> **TASK INPUT**

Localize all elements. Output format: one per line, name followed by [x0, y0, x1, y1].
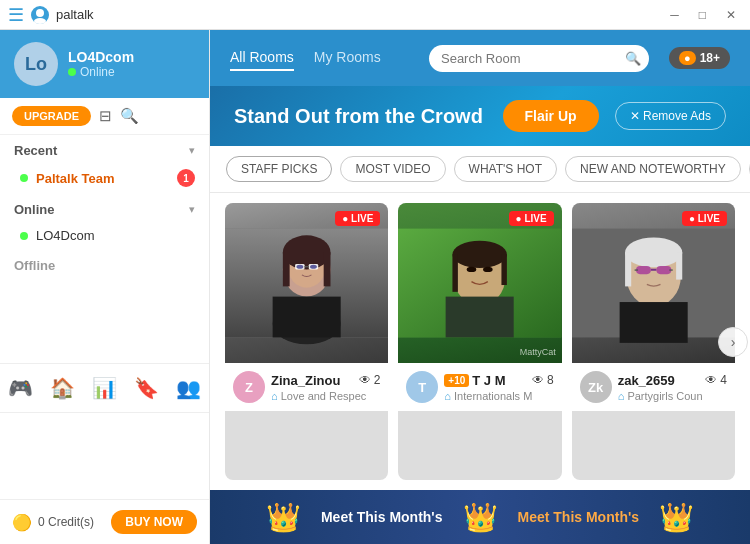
svg-rect-31	[676, 252, 682, 279]
titlebar: ☰ paltalk ─ □ ✕	[0, 0, 750, 30]
svg-rect-8	[283, 252, 290, 286]
filter-whats-hot[interactable]: WHAT'S HOT	[454, 156, 557, 182]
live-badge-2: ● LIVE	[509, 211, 554, 226]
rooms-grid: ● LIVE Z Zina_Zinou 👁 2	[210, 193, 750, 490]
room-thumbnail-3: ● LIVE	[572, 203, 735, 363]
paltalk-team-badge: 1	[177, 169, 195, 187]
credits-info: 🟡 0 Credit(s)	[12, 513, 94, 532]
upgrade-button[interactable]: UPGRADE	[12, 106, 91, 126]
live-badge-3: ● LIVE	[682, 211, 727, 226]
home-icon-1: ⌂	[271, 390, 278, 402]
watermark-2: MattyCat	[520, 347, 556, 357]
online-chevron-icon: ▾	[189, 203, 195, 216]
room-card-2[interactable]: MattyCat ● LIVE T +10 T J M	[398, 203, 561, 480]
search-submit-icon[interactable]: 🔍	[625, 51, 641, 66]
flair-up-button[interactable]: Flair Up	[503, 100, 599, 132]
next-page-button[interactable]: ›	[718, 327, 748, 357]
sidebar-item-lo4dcom[interactable]: LO4Dcom	[0, 221, 209, 250]
room-username-3: zak_2659	[618, 373, 675, 388]
window-controls: ─ □ ✕	[664, 6, 742, 24]
svg-point-14	[310, 265, 317, 269]
room-info-1: Z Zina_Zinou 👁 2 ⌂ Love	[225, 363, 388, 411]
sidebar-username: LO4Dcom	[68, 49, 195, 65]
tab-all-rooms[interactable]: All Rooms	[230, 45, 294, 71]
room-details-3: zak_2659 👁 4 ⌂ Partygirls Coun	[618, 373, 727, 402]
home-icon-2: ⌂	[444, 390, 451, 402]
svg-rect-34	[651, 269, 656, 271]
room-card-1[interactable]: ● LIVE Z Zina_Zinou 👁 2	[225, 203, 388, 480]
main-content: All Rooms My Rooms 🔍 ● 18+ Stand Out fro…	[210, 30, 750, 544]
sidebar: Lo LO4Dcom Online UPGRADE ⊟ 🔍 Recent ▾ P	[0, 30, 210, 544]
viewers-count-2: 👁 8	[532, 373, 554, 387]
viewers-count-3: 👁 4	[705, 373, 727, 387]
filter-icon[interactable]: ⊟	[99, 107, 112, 125]
recent-label: Recent	[14, 143, 57, 158]
hamburger-icon[interactable]: ☰	[8, 4, 24, 26]
tab-my-rooms[interactable]: My Rooms	[314, 45, 381, 71]
filter-tabs: STAFF PICKS MOST VIDEO WHAT'S HOT NEW AN…	[210, 146, 750, 193]
plus-badge-2: +10	[444, 374, 469, 387]
svg-rect-22	[502, 254, 507, 285]
svg-rect-16	[273, 297, 341, 338]
eye-icon-1: 👁	[359, 373, 371, 387]
minimize-button[interactable]: ─	[664, 6, 685, 24]
online-section-header[interactable]: Online ▾	[0, 194, 209, 221]
sidebar-item-paltalk-team[interactable]: Paltalk Team 1	[0, 162, 209, 194]
buy-now-button[interactable]: BUY NOW	[111, 510, 197, 534]
close-button[interactable]: ✕	[720, 6, 742, 24]
room-thumbnail-2: MattyCat ● LIVE	[398, 203, 561, 363]
room-avatar-1: Z	[233, 371, 265, 403]
nav-stats-icon[interactable]: 📊	[84, 372, 125, 404]
room-avatar-2: T	[406, 371, 438, 403]
svg-point-20	[453, 241, 507, 268]
paltalk-logo-icon	[30, 5, 50, 25]
paltalk-team-label: Paltalk Team	[36, 171, 169, 186]
room-card-3[interactable]: ● LIVE Zk zak_2659 👁 4	[572, 203, 735, 480]
age-toggle[interactable]: ● 18+	[669, 47, 730, 69]
nav-bookmark-icon[interactable]: 🔖	[126, 372, 167, 404]
eye-icon-3: 👁	[705, 373, 717, 387]
promo-banner: Stand Out from the Crowd Flair Up ✕ Remo…	[210, 86, 750, 146]
svg-point-7	[283, 235, 331, 269]
svg-point-2	[34, 18, 46, 24]
credits-label: 0 Credit(s)	[38, 515, 94, 529]
recent-chevron-icon: ▾	[189, 144, 195, 157]
crown-icon-2: 👑	[463, 501, 498, 534]
search-icon[interactable]: 🔍	[120, 107, 139, 125]
live-badge-1: ● LIVE	[335, 211, 380, 226]
svg-point-29	[625, 237, 682, 267]
banner-text: Stand Out from the Crowd	[234, 105, 487, 128]
offline-section-header[interactable]: Offline	[0, 250, 209, 277]
user-info: LO4Dcom Online	[68, 49, 195, 79]
offline-label: Offline	[14, 258, 55, 273]
maximize-button[interactable]: □	[693, 6, 712, 24]
home-icon-3: ⌂	[618, 390, 625, 402]
nav-home-icon[interactable]: 🏠	[42, 372, 83, 404]
svg-rect-30	[625, 252, 631, 286]
room-avatar-3: Zk	[580, 371, 612, 403]
svg-point-1	[36, 9, 44, 17]
filter-new-noteworthy[interactable]: NEW AND NOTEWORTHY	[565, 156, 741, 182]
nav-games-icon[interactable]: 🎮	[0, 372, 41, 404]
svg-point-13	[296, 265, 303, 269]
bottom-promo-text: Meet This Month's	[321, 509, 443, 525]
room-desc-1: ⌂ Love and Respec	[271, 390, 380, 402]
toggle-pill: ●	[679, 51, 696, 65]
crown-icon-1: 👑	[266, 501, 301, 534]
room-details-2: +10 T J M 👁 8 ⌂ Internationals M	[444, 373, 553, 402]
svg-rect-37	[619, 302, 687, 343]
search-room-input[interactable]	[429, 45, 649, 72]
svg-rect-35	[634, 269, 637, 270]
nav-users-icon[interactable]: 👥	[168, 372, 209, 404]
remove-ads-button[interactable]: ✕ Remove Ads	[615, 102, 726, 130]
eye-icon-2: 👁	[532, 373, 544, 387]
svg-rect-21	[453, 254, 458, 291]
bottom-promo-banner: 👑 Meet This Month's 👑 Meet This Month's …	[210, 490, 750, 544]
filter-most-video[interactable]: MOST VIDEO	[340, 156, 445, 182]
room-thumbnail-1: ● LIVE	[225, 203, 388, 363]
room-desc-2: ⌂ Internationals M	[444, 390, 553, 402]
filter-staff-picks[interactable]: STAFF PICKS	[226, 156, 332, 182]
recent-section-header[interactable]: Recent ▾	[0, 135, 209, 162]
crown-icon-3: 👑	[659, 501, 694, 534]
lo4dcom-label: LO4Dcom	[36, 228, 195, 243]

> **EXERCISE**
Retype the listing exactly. Skip every picture.

> **RESPONSE BOX**
Localize all elements. Output format: one per line, name followed by [x0, y0, x1, y1].
svg-rect-31	[676, 252, 682, 279]
titlebar: ☰ paltalk ─ □ ✕	[0, 0, 750, 30]
svg-rect-8	[283, 252, 290, 286]
filter-whats-hot[interactable]: WHAT'S HOT	[454, 156, 557, 182]
live-badge-2: ● LIVE	[509, 211, 554, 226]
rooms-grid: ● LIVE Z Zina_Zinou 👁 2	[210, 193, 750, 490]
room-thumbnail-3: ● LIVE	[572, 203, 735, 363]
paltalk-team-badge: 1	[177, 169, 195, 187]
credits-info: 🟡 0 Credit(s)	[12, 513, 94, 532]
upgrade-button[interactable]: UPGRADE	[12, 106, 91, 126]
live-badge-3: ● LIVE	[682, 211, 727, 226]
home-icon-1: ⌂	[271, 390, 278, 402]
watermark-2: MattyCat	[520, 347, 556, 357]
online-chevron-icon: ▾	[189, 203, 195, 216]
room-card-2[interactable]: MattyCat ● LIVE T +10 T J M	[398, 203, 561, 480]
search-submit-icon[interactable]: 🔍	[625, 51, 641, 66]
flair-up-button[interactable]: Flair Up	[503, 100, 599, 132]
next-page-button[interactable]: ›	[718, 327, 748, 357]
sidebar-item-lo4dcom[interactable]: LO4Dcom	[0, 221, 209, 250]
room-username-3: zak_2659	[618, 373, 675, 388]
window-controls: ─ □ ✕	[664, 6, 742, 24]
svg-point-14	[310, 265, 317, 269]
room-info-1: Z Zina_Zinou 👁 2 ⌂ Love	[225, 363, 388, 411]
sidebar-username: LO4Dcom	[68, 49, 195, 65]
tab-all-rooms[interactable]: All Rooms	[230, 45, 294, 71]
room-details-3: zak_2659 👁 4 ⌂ Partygirls Coun	[618, 373, 727, 402]
home-icon-2: ⌂	[444, 390, 451, 402]
svg-rect-34	[651, 269, 656, 271]
room-card-1[interactable]: ● LIVE Z Zina_Zinou 👁 2	[225, 203, 388, 480]
main-content: All Rooms My Rooms 🔍 ● 18+ Stand Out fro…	[210, 30, 750, 544]
sidebar: Lo LO4Dcom Online UPGRADE ⊟ 🔍 Recent ▾ P	[0, 30, 210, 544]
viewers-count-2: 👁 8	[532, 373, 554, 387]
viewers-count-3: 👁 4	[705, 373, 727, 387]
filter-icon[interactable]: ⊟	[99, 107, 112, 125]
recent-label: Recent	[14, 143, 57, 158]
hamburger-icon[interactable]: ☰	[8, 4, 24, 26]
tab-my-rooms[interactable]: My Rooms	[314, 45, 381, 71]
filter-tabs: STAFF PICKS MOST VIDEO WHAT'S HOT NEW AN…	[210, 146, 750, 193]
plus-badge-2: +10	[444, 374, 469, 387]
svg-rect-22	[502, 254, 507, 285]
svg-rect-16	[273, 297, 341, 338]
eye-icon-1: 👁	[359, 373, 371, 387]
minimize-button[interactable]: ─	[664, 6, 685, 24]
online-section-header[interactable]: Online ▾	[0, 194, 209, 221]
sidebar-item-paltalk-team[interactable]: Paltalk Team 1	[0, 162, 209, 194]
buy-now-button[interactable]: BUY NOW	[111, 510, 197, 534]
close-button[interactable]: ✕	[720, 6, 742, 24]
room-thumbnail-2: MattyCat ● LIVE	[398, 203, 561, 363]
room-avatar-1: Z	[233, 371, 265, 403]
nav-stats-icon[interactable]: 📊	[84, 372, 125, 404]
room-avatar-2: T	[406, 371, 438, 403]
svg-point-20	[453, 241, 507, 268]
paltalk-logo-icon	[30, 5, 50, 25]
paltalk-team-label: Paltalk Team	[36, 171, 169, 186]
room-card-3[interactable]: ● LIVE Zk zak_2659 👁 4	[572, 203, 735, 480]
age-toggle[interactable]: ● 18+	[669, 47, 730, 69]
nav-bookmark-icon[interactable]: 🔖	[126, 372, 167, 404]
eye-icon-3: 👁	[705, 373, 717, 387]
promo-banner: Stand Out from the Crowd Flair Up ✕ Remo…	[210, 86, 750, 146]
svg-point-7	[283, 235, 331, 269]
svg-point-2	[34, 18, 46, 24]
credits-label: 0 Credit(s)	[38, 515, 94, 529]
recent-chevron-icon: ▾	[189, 144, 195, 157]
crown-icon-2: 👑	[463, 501, 498, 534]
search-icon[interactable]: 🔍	[120, 107, 139, 125]
live-badge-1: ● LIVE	[335, 211, 380, 226]
svg-point-29	[625, 237, 682, 267]
banner-text: Stand Out from the Crowd	[234, 105, 487, 128]
offline-section-header[interactable]: Offline	[0, 250, 209, 277]
user-info: LO4Dcom Online	[68, 49, 195, 79]
offline-label: Offline	[14, 258, 55, 273]
maximize-button[interactable]: □	[693, 6, 712, 24]
home-icon-3: ⌂	[618, 390, 625, 402]
nav-home-icon[interactable]: 🏠	[42, 372, 83, 404]
svg-rect-30	[625, 252, 631, 286]
room-avatar-3: Zk	[580, 371, 612, 403]
svg-point-1	[36, 9, 44, 17]
filter-new-noteworthy[interactable]: NEW AND NOTEWORTHY	[565, 156, 741, 182]
nav-games-icon[interactable]: 🎮	[0, 372, 41, 404]
svg-point-13	[296, 265, 303, 269]
bottom-promo-text: Meet This Month's	[321, 509, 443, 525]
room-desc-1: ⌂ Love and Respec	[271, 390, 380, 402]
toggle-pill: ●	[679, 51, 696, 65]
crown-icon-1: 👑	[266, 501, 301, 534]
room-details-2: +10 T J M 👁 8 ⌂ Internationals M	[444, 373, 553, 402]
svg-rect-37	[619, 302, 687, 343]
search-room-input[interactable]	[429, 45, 649, 72]
svg-rect-35	[634, 269, 637, 270]
nav-users-icon[interactable]: 👥	[168, 372, 209, 404]
remove-ads-button[interactable]: ✕ Remove Ads	[615, 102, 726, 130]
eye-icon-2: 👁	[532, 373, 544, 387]
svg-rect-21	[453, 254, 458, 291]
bottom-promo-banner: 👑 Meet This Month's 👑 Meet This Month's …	[210, 490, 750, 544]
filter-most-video[interactable]: MOST VIDEO	[340, 156, 445, 182]
room-thumbnail-1: ● LIVE	[225, 203, 388, 363]
room-desc-2: ⌂ Internationals M	[444, 390, 553, 402]
filter-staff-picks[interactable]: STAFF PICKS	[226, 156, 332, 182]
recent-section-header[interactable]: Recent ▾	[0, 135, 209, 162]
crown-icon-3: 👑	[659, 501, 694, 534]
lo4dcom-label: LO4Dcom	[36, 228, 195, 243]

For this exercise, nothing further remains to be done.